How to think about this
From my own experience, both in bioinformatics and disease modeling, I know how much effort goes into method development. Progress is slow, and getting from “good enough” to “state-of-the-art” can take years, and the SOTA constantly moves as the underlying data generation processes evolve (e.g., sequencing technology for transcriptomics; epidemiological reporting for infectious disease forecasting). The possibility that an AI system could automate part of that process is exciting, but it also raises questions.

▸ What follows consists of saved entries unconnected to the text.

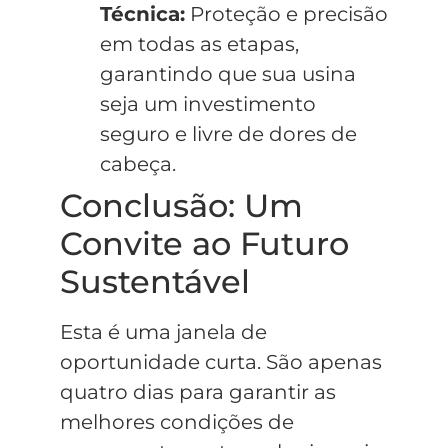
Técnica:
Proteção e precisão
em todas as etapas,
garantindo que sua usina
seja um investimento
seguro e livre de dores de
cabeça.
Conclusão: Um
Convite ao Futuro
Sustentável
Esta é uma janela de
oportunidade curta. São apenas
quatro dias para garantir as
melhores condições de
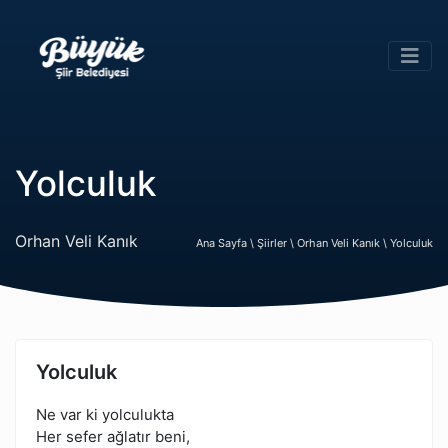
Yolculuk
Orhan Veli Kanık
Ana Sayfa \
Şiirler \
Orhan Veli Kanık \
Yolculuk
Yolculuk
Ne var ki yolculukta
Her sefer ağlatır beni,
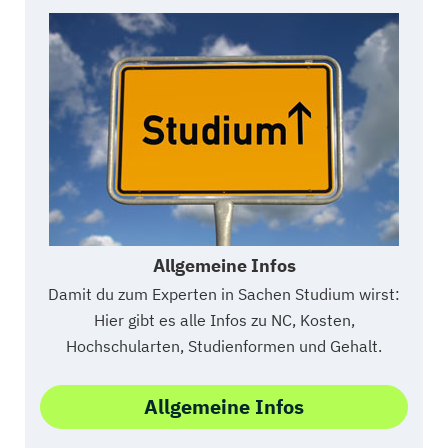
Allgemeine Infos
Damit du zum Experten in Sachen Studium wirst:
Hier gibt es alle Infos zu NC, Kosten,
Hochschularten, Studienformen und Gehalt.
Allgemeine Infos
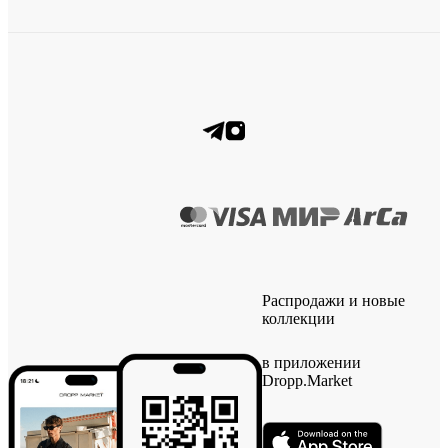
Распродажи и новые
коллекции
в приложении
Dropp.Market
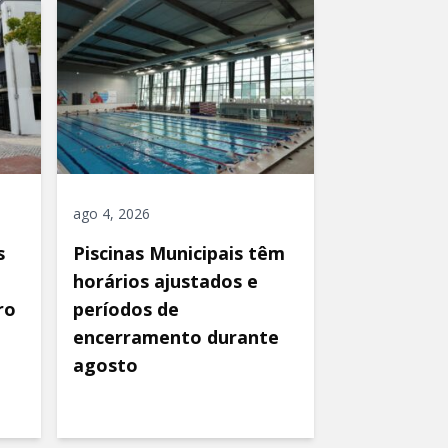
ago 4, 2026
s
Piscinas Municipais têm
horários ajustados e
ro
períodos de
encerramento durante
agosto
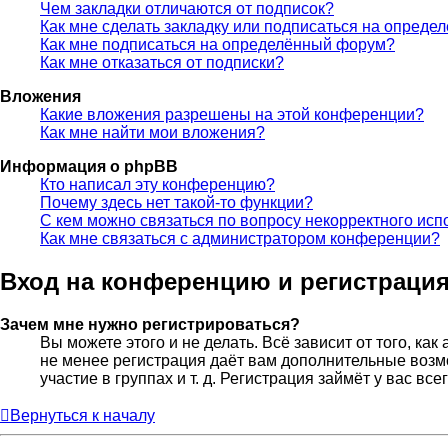
Чем закладки отличаются от подписок?
Как мне сделать закладку или подписаться на опреде
Как мне подписаться на определённый форум?
Как мне отказаться от подписки?
Вложения
Какие вложения разрешены на этой конференции?
Как мне найти мои вложения?
Информация о phpBB
Кто написал эту конференцию?
Почему здесь нет такой-то функции?
С кем можно связаться по вопросу некорректного исп
Как мне связаться с администратором конференции?
Вход на конференцию и регистраци
Зачем мне нужно регистрироваться?
Вы можете этого и не делать. Всё зависит от того, к
не менее регистрация даёт вам дополнительные возм
участие в группах и т. д. Регистрация займёт у вас вс
Вернуться к началу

First, how generalizable are these results? Benchmarks provide clean, comparable evaluations, but real-world datasets are messier. Single-cell studies often have unique sources of variation, and pandemic dynamics are unpredictable. Second, interpretability matters. In scRNA-seq integration, the top-performing methods are mostly hybrids of known algorithms and relatively easy to understand. In forecasting, though, some of the strongest performers involve deep learning architectures that are harder to explain. Finally, there’s the question of reproducibility. The authors are open-sourcing the best candidate solutions generated from each of the examples (find that here), which is encouraging, but independent replication is critical and the entire stack used to do this is not available.
It’s easy to get swept up in claims that AI will transform scientific discovery. This paper offers results that are worth taking seriously, especially in single-cell data integration, where the gains appear real and meaningful. In forecasting, the retrospective improvements are intriguing but need to be tested under live conditions before we can call this a breakthrough.
For now, I see this as an early example of what AI-assisted method development might look like. If systems like this can reliably generate better-performing tools while also providing transparency into how they work, they could meaningfully accelerate progress in computational biology and public health. But skepticism is warranted, and careful validation will matter more than leaderboard rankings.